Insert a code chunk that reads in both these files found on the web 

- `http://www.stata.com/data/jwooldridge/eacsap/mroz.dta` 
- `http://calcnet.mth.cmich.edu/org/spss/V16_materials/DataSets_v16/airline_passengers.sav` 
In a follow-up code chunk, run the `summary()` command on each data-set 

In a separate code chunk, read in [this dataset](https://s3.amazonaws.com/tripdata/201502-citibike-tripdata.zip) after you download it and save the unzipped file in your **data** folder. 

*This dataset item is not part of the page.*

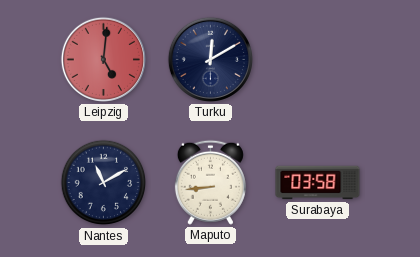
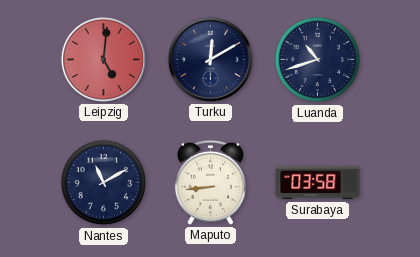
Luanda: none -> 10:42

- The variable `gender` has the following codes: `Zero = unknown; 1 = male; 2 = female` 
- Use this coding scheme to convert `gender` into a `factor` with these value labels 

In a follow-up chunk run the following commands on this data-set 

- `names()` 
- `str()` 
- `summary()` 

In a final chunk, run the commands necessary to save each of the three data-sets as separate `RData` files. Make sure you save them in your **data** folder. 

Now knit the complete `Rmd` file to **html** 


### Ex. 4: Welcome to Kaggle & Mass Shootings 
Go to [this page on Kaggle](https://www.kaggle.com/zusmani/us-mass-shootings-last-50-years) and read the description of the data-set on mass shootings in the United States that occurred during the 1966-2017 period. once you have read the overview of the data, click the "Data" tab and download the file called `Mass Shootings Dataset.csv`. Be careful; there are several versions so the one you want is the very last one and not any that have a version number attached, such as "Mass Shootings Dataset Ver 2.csv" for example. 

Now read this file into R, perhaps naming it shootings and run the `summary()` command on it. Note the number of observations and the number of variables in the data-set. 
 

### Ex. 5: Animal Shelters 
Go to [this page on Kaggle](https://www.kaggle.com/aaronschlegel/austin-animal-center-shelter-outcomes-and) and download the file called `aac_shelter_outcomes.zip`, unzip it, and AFTER reading the data overview, read in the file and generate a list of variable names with an appropriate command.